REQUIREMENT:
Copy every line of the following data that includes the string "comment".
◇ ◇ ◇ ◇ ◇
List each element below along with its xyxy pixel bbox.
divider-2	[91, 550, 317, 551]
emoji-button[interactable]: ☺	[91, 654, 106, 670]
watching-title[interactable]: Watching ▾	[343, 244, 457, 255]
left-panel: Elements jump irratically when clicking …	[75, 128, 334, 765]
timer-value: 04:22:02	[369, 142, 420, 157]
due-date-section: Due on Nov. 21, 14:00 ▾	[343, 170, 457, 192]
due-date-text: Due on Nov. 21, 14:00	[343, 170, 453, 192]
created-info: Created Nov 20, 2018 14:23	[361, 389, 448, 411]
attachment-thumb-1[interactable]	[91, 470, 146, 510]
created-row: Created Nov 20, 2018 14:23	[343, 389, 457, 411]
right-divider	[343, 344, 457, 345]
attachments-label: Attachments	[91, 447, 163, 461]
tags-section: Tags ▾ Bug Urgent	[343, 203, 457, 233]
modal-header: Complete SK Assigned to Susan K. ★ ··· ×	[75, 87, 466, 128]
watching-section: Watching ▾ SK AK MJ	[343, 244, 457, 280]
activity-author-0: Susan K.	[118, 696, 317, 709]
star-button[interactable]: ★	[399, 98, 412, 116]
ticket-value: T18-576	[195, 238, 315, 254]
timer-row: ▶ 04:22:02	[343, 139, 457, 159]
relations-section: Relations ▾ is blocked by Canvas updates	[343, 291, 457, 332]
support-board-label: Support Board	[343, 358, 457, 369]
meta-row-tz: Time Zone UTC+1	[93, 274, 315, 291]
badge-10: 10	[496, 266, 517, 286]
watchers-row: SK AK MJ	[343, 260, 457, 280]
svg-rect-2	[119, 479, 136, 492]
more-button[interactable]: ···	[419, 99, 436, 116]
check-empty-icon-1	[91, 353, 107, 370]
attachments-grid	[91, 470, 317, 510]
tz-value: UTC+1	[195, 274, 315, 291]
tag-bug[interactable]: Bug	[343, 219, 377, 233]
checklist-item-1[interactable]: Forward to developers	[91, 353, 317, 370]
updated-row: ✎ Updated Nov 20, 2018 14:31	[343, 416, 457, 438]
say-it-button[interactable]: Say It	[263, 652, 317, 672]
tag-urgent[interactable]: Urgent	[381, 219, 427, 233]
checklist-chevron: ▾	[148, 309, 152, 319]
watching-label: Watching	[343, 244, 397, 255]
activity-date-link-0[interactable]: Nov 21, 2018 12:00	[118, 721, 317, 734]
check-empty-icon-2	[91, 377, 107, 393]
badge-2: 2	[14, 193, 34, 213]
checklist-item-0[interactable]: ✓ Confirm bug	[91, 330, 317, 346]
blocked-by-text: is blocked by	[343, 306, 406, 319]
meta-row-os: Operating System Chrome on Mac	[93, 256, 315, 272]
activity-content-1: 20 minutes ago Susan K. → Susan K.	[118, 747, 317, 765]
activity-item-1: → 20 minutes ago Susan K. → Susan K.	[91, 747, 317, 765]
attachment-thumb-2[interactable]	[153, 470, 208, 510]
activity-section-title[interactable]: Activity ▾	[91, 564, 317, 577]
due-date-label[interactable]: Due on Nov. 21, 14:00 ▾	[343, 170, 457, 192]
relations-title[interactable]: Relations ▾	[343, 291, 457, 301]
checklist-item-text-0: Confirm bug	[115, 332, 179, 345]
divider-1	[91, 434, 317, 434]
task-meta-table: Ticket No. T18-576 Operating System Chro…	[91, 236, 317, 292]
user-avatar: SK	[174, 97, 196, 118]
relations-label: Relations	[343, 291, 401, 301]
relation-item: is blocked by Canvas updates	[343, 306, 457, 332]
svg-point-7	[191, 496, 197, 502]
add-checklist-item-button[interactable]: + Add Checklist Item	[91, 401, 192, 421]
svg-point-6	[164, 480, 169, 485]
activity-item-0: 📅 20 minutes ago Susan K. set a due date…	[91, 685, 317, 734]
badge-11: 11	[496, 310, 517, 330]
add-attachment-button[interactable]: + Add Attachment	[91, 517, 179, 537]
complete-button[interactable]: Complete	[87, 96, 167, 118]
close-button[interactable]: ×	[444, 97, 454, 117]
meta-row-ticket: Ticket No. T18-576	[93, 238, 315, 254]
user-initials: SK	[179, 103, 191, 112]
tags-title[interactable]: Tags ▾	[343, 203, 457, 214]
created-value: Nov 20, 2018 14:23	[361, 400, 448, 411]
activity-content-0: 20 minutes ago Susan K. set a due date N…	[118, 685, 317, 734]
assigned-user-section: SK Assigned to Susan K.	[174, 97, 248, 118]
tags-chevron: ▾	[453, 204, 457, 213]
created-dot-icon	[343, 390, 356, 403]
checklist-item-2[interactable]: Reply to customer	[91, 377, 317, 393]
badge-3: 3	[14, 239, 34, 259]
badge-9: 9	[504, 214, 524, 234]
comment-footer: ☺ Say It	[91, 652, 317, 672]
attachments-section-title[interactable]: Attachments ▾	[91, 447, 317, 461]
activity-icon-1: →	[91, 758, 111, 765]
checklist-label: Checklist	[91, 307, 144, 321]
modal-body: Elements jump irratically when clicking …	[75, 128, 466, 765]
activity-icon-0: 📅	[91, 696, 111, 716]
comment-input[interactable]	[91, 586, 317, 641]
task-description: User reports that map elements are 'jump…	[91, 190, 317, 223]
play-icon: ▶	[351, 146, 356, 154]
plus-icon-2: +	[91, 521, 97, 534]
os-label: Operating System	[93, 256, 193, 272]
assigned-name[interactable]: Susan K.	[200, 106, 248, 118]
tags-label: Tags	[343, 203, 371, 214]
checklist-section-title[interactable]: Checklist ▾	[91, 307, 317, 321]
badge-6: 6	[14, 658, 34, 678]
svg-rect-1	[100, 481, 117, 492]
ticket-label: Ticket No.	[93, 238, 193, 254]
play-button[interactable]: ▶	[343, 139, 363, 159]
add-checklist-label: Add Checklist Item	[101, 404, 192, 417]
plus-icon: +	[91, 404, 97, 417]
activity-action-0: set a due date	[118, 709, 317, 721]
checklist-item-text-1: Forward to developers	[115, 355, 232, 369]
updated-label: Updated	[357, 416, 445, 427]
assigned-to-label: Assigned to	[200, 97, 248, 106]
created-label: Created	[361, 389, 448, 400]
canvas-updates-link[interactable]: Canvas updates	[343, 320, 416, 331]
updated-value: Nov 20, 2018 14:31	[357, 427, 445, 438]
◇ ◇ ◇ ◇ ◇
RESPONSE:
comment-footer: ☺ Say It	[91, 652, 317, 672]
comment-input[interactable]	[91, 586, 317, 641]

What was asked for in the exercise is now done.